Literally, "patrimony" (the noun derives from Slavonic otchy, i.e. belonging to one's father); in medieval Russia, inherited landed property that could be legally sold, donated or disposed in another way by the owner (votchinnik ).
In the eleventh through thirteenth centuries, the term mainly indicated the hereditary rights of princes to their principalities or appanages. Thus, according to Nestor's chronicle, the princes who gathered at Lyubech in 1097 proclaimed: "Let everybody hold his own patrimony (otchina )." It was in this sense that Ivan III later applied the word votchina to all the Russian lands claiming the legacy of his ancestors, the Kievan princes.

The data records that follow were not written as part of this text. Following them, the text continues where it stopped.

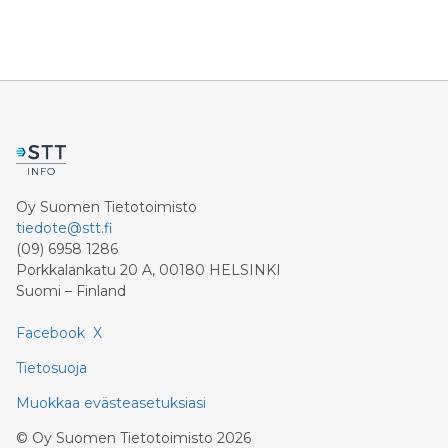
Oy Suomen Tietotoimisto
tiedote@stt.fi
(09) 6958 1286
Porkkalankatu 20 A, 00180 HELSINKI
Suomi – Finland
Facebook
X
Tietosuoja
Muokkaa evästeasetuksiasi
©
Oy Suomen Tietotoimisto
2026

In the thirteenth to fifteenth centuries, as land transactions became more frequent, the word votchina acquired a new basic meaning, referring to estates (villages, arable lands, forests, and so forth) owned by hereditary right. Up to the end of fifteenth century, votchina remained the only form of landed property in Muscovy. The reforms of Ivan III in the 1480s created another type of ownership of land, the pomestie, which made new landowners (pomeshchiki) entirely dependent on the grand prince who granted estates to them on condition of loyal service. In the sixteenth century, Muscovite rulers favored the growth of the pomestie system, simultaneously keeping a check on the circulation of patrimonial estates. Decrees of 1551, 1562, and 1572 regulated conditions under which alienated patrimonies could be redeemed by the seller's kinsfolk. The same legislation stipulated that each case of donation of one's patrimony to a monastery must be sanctioned by the government. (In 1580, the sale or donation of estates to monasteries was totally prohibited.)

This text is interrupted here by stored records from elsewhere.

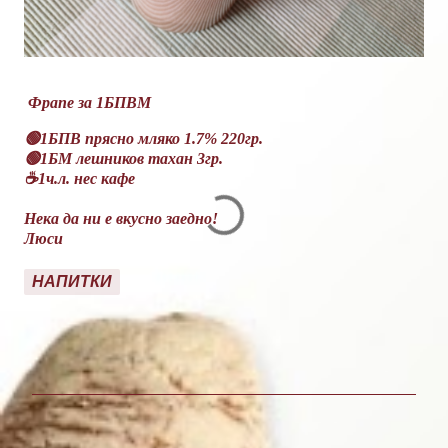
Фрапе за 1БПВМ
🟢1БПВ прясно мляко 1.7% 220гр.
🟢1БМ лешников тахан 3гр.
☕1ч.л. нес кафе
Нека да ни е вкусно заедно!
Люси
НАПИТКИ
К
о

Historians have stressed the growing similarity between votchina and pomestie. On the one hand, as Vladimir Kobrin points out, pomestie from the very beginning tended to become hereditary property; on the other hand, the owners of patrimonies were obliged to serve in the tsarist army (legally, since 1556), just as pomestie holders did. S. B. Veselovskii cites some cases from the 1580s, when the authorities ordered the confiscation of both pomestia (pl.) and votchiny (pl.) of those servicemen who had ignored the military summons.
But some difference between the two forms of landed property remained: In the eyes of landowners, votchina preserved its significance as the preferable right to one's land. As O. A. Shvatchenko put it, votchiny formed the material basis of the Russian aristocracy in the sixteenth and seventeenth centuries.

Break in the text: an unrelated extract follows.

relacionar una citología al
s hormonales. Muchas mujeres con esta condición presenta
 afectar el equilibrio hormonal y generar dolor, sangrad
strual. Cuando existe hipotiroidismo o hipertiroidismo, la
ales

In spite of governmental regulations and limitations and severe blows of the Oprichnina, the votchina system survived the sixteenth century, and after the Time of Troubles experienced new growth. Beginning with Vasily Shuisky (1610), the tsars began to remunerate their supporters by granting them the right to turn part of their pomestie estates into votchiny. Thus, new types of votchina appeared in the seventeenth century. The Law Code of 1649 also stipulated the possibility of exchanging pomestie for votchina, or vice versa. Finally, pomestie and votchina merged during the reforms of Peter the Great: specifically, in the 1714 decree on majorats.